Roberto Salvini
storico dell'arte italiano (1912-1985)
Roberto Salvini (1912 – 1985), storico dell'arte italiano.
Citazioni di Roberto Salvini
modifica- Hans Holbein il Giovane ricevette dal padre, Hans Holbein il Vecchio, la prima educazione artistica. Il vecchio Holbein non era pittore da poco. Aveva elaborato con pazienza da artigiano e con intelligenza da umanista le premesse che la tradizione pittorica della Germania meridionale e della pittura fiamminga gli offrivano per raggiungere una pittura vigorosa e penetrante e uno stile da ritrattista nella raffigurazione di soggetti sacri: la sua attenzione si concentrava sull'uomo tendendo a una resa efficace del portamento e del gesto, a una accentuata chiarezza icastica e alla penetrazione individuale della fisionomia entro forme plasticamente solide e animate dal vigore della linea. Accoglieva anche qualche motivo architettonico e compositivo, indirettamente appreso, dall'Italia. Ma accanto al padre il giovane Holbein vedeva al lavoro lo zio Sigmund – peraltro a noi malnoto – e soprattutto il più ammirato pittore di Augusta, Hans Burgkmair. È da credere che soprattutto da quest'ultimo, già più volte disceso in Italia, e segnatamente a Venezia, egli apprendesse la fluidità della pennellata e il caldo splendore delle tinte. Pure, il Burgkmair non raggiunse mai quella sicura semplicità di composizione che già i primi saggi del giovane Holbein presentano, né giunse mai a sommergere pienamente nella pastosità cromatica e chiaroscurale del volume il nervoso tessuto lineare che a lui discendeva dalla tradizione patria.[1]

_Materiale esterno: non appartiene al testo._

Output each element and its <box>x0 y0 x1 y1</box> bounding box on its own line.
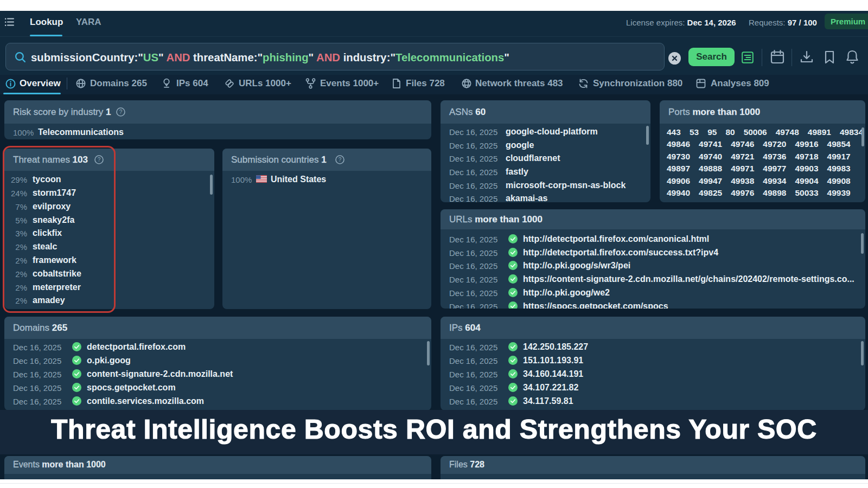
svg-text:?: ? <box>119 109 123 115</box>
svg-text:?: ? <box>339 157 342 163</box>
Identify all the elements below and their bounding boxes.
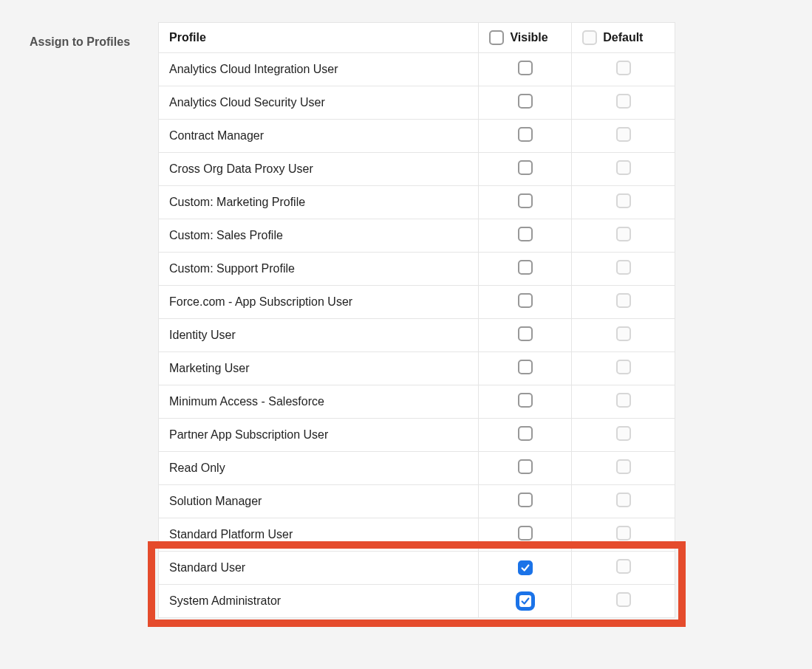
- default-cell: [572, 153, 675, 186]
- table-row: Read Only: [159, 452, 675, 485]
- column-header-visible: Visible: [479, 23, 572, 53]
- visible-cell: [479, 385, 572, 419]
- default-checkbox: [616, 193, 631, 208]
- default-checkbox: [616, 160, 631, 175]
- visible-cell: [479, 352, 572, 385]
- table-row: Cross Org Data Proxy User: [159, 153, 675, 186]
- visible-cell: [479, 552, 572, 585]
- default-checkbox: [616, 260, 631, 275]
- default-checkbox: [616, 526, 631, 541]
- table-row: Contract Manager: [159, 120, 675, 153]
- default-checkbox: [616, 559, 631, 574]
- table-row: Identity User: [159, 319, 675, 352]
- table-row: Standard User: [159, 552, 675, 585]
- visible-cell: [479, 319, 572, 352]
- default-cell: [572, 319, 675, 352]
- table-row: Partner App Subscription User: [159, 419, 675, 452]
- visible-cell: [479, 186, 572, 219]
- table-row: Analytics Cloud Security User: [159, 86, 675, 120]
- profile-name-cell: Standard User: [159, 552, 479, 585]
- profile-name-cell: Custom: Marketing Profile: [159, 186, 479, 219]
- visible-cell: [479, 86, 572, 120]
- table-row: Custom: Support Profile: [159, 253, 675, 286]
- profile-name-cell: Identity User: [159, 319, 479, 352]
- default-cell: [572, 518, 675, 552]
- table-row: Standard Platform User: [159, 518, 675, 552]
- default-checkbox: [616, 127, 631, 142]
- profile-name-cell: Custom: Sales Profile: [159, 219, 479, 253]
- default-cell: [572, 120, 675, 153]
- table-row: Minimum Access - Salesforce: [159, 385, 675, 419]
- visible-checkbox[interactable]: [518, 526, 533, 541]
- visible-checkbox[interactable]: [518, 493, 533, 507]
- default-checkbox: [616, 493, 631, 507]
- default-cell: [572, 452, 675, 485]
- default-checkbox: [616, 426, 631, 441]
- default-cell: [572, 552, 675, 585]
- column-header-profile-label: Profile: [169, 31, 206, 44]
- table-row: Analytics Cloud Integration User: [159, 53, 675, 86]
- visible-checkbox[interactable]: [518, 227, 533, 241]
- default-checkbox: [616, 326, 631, 341]
- visible-checkbox[interactable]: [518, 61, 533, 75]
- profile-name-cell: Contract Manager: [159, 120, 479, 153]
- visible-cell: [479, 286, 572, 319]
- column-header-default-label: Default: [603, 31, 643, 44]
- visible-checkbox[interactable]: [518, 426, 533, 441]
- section-label: Assign to Profiles: [30, 22, 130, 49]
- default-cell: [572, 219, 675, 253]
- profile-name-cell: Standard Platform User: [159, 518, 479, 552]
- visible-cell: [479, 53, 572, 86]
- table-row: Custom: Marketing Profile: [159, 186, 675, 219]
- visible-checkbox[interactable]: [518, 594, 533, 608]
- visible-checkbox[interactable]: [518, 560, 533, 575]
- profile-name-cell: Read Only: [159, 452, 479, 485]
- profile-name-cell: Marketing User: [159, 352, 479, 385]
- profiles-table-wrap: Profile Visible: [158, 22, 675, 618]
- profile-name-cell: Minimum Access - Salesforce: [159, 385, 479, 419]
- default-checkbox: [616, 227, 631, 241]
- default-cell: [572, 53, 675, 86]
- default-checkbox: [616, 61, 631, 75]
- visible-checkbox[interactable]: [518, 260, 533, 275]
- visible-cell: [479, 585, 572, 618]
- visible-cell: [479, 219, 572, 253]
- visible-checkbox[interactable]: [518, 360, 533, 374]
- profile-name-cell: Analytics Cloud Security User: [159, 86, 479, 120]
- visible-checkbox[interactable]: [518, 193, 533, 208]
- profile-name-cell: Force.com - App Subscription User: [159, 286, 479, 319]
- visible-checkbox[interactable]: [518, 459, 533, 474]
- default-cell: [572, 352, 675, 385]
- visible-cell: [479, 153, 572, 186]
- visible-checkbox[interactable]: [518, 160, 533, 175]
- visible-checkbox[interactable]: [518, 94, 533, 109]
- default-checkbox: [616, 293, 631, 308]
- column-header-profile: Profile: [159, 23, 479, 53]
- visible-checkbox[interactable]: [518, 393, 533, 408]
- default-cell: [572, 385, 675, 419]
- profiles-table: Profile Visible: [158, 22, 675, 618]
- table-row: Custom: Sales Profile: [159, 219, 675, 253]
- default-cell: [572, 186, 675, 219]
- default-cell: [572, 253, 675, 286]
- default-cell: [572, 286, 675, 319]
- visible-cell: [479, 485, 572, 518]
- visible-cell: [479, 419, 572, 452]
- visible-checkbox[interactable]: [518, 293, 533, 308]
- default-cell: [572, 86, 675, 120]
- visible-checkbox[interactable]: [518, 127, 533, 142]
- default-cell: [572, 585, 675, 618]
- profile-name-cell: System Administrator: [159, 585, 479, 618]
- visible-select-all-checkbox[interactable]: [489, 30, 504, 45]
- visible-cell: [479, 120, 572, 153]
- visible-cell: [479, 253, 572, 286]
- default-checkbox: [616, 459, 631, 474]
- visible-checkbox[interactable]: [518, 326, 533, 341]
- table-row: System Administrator: [159, 585, 675, 618]
- visible-cell: [479, 518, 572, 552]
- default-checkbox: [616, 592, 631, 607]
- default-select-all-checkbox[interactable]: [582, 30, 597, 45]
- table-row: Force.com - App Subscription User: [159, 286, 675, 319]
- default-checkbox: [616, 94, 631, 109]
- profile-name-cell: Analytics Cloud Integration User: [159, 53, 479, 86]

- Holbein invece maneggia soltanto matita, penna e pennello, e affida agli specialisti l'esecuzione della sue stampe, né mai si coglie in lui la materia che traspare da quasi ogni lavoro del maestro di Norimberga. Amico di Erasmo da Rotterdam, Holbein guarda alla realtà, che pure sa riprodurre con un'esattezza che confina con l'illusionismo e con il trompe-l'oeil, con chiaro distacco, mentre in Dürer sempre si avverte l'impegno, talvolta drammatico, di impossessarsi della realtà stessa, imprimendovi il sigillo della propria alta moralità. È questa capacità di distacco che fa di Holbein il ritrattista principe della sua età. Né mai potrebbe dirsi di lui quel che si dice di Dürer: che i suoi ritratti sono tutti, un poco, degli autoritratti.[2]